"""
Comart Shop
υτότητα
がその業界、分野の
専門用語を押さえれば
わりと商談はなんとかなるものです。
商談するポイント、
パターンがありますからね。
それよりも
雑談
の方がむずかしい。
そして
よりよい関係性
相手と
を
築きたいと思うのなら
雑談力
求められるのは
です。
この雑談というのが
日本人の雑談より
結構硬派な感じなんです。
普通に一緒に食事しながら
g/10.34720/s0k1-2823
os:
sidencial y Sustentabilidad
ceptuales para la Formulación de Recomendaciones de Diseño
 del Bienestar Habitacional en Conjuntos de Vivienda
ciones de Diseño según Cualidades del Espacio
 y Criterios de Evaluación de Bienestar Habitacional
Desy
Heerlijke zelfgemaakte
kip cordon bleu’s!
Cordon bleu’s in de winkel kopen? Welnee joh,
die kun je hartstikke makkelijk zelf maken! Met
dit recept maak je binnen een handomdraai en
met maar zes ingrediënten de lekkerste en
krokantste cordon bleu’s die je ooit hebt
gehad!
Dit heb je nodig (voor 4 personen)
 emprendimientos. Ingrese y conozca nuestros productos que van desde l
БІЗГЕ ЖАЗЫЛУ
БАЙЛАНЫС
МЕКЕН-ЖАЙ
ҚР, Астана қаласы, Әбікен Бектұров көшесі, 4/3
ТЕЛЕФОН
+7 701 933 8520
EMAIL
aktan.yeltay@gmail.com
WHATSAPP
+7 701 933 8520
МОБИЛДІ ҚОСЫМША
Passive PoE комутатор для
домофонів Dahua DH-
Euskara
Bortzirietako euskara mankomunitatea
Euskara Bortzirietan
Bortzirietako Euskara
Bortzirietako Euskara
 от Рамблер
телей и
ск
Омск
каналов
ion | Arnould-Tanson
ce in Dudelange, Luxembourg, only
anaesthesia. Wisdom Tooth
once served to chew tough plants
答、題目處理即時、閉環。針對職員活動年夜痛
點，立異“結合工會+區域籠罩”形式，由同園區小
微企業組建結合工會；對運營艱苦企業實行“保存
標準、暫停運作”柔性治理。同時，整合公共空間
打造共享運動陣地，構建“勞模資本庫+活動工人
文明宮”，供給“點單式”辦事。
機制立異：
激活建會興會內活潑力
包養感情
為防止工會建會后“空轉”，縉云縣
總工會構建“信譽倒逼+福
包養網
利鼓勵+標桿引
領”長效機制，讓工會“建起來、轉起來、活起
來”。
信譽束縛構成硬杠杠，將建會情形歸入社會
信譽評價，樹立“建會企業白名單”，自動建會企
"""
### Task directions
Among the entries, how many lines include the word "Habitacional"? Give only the number.

### Answer to the exercise
2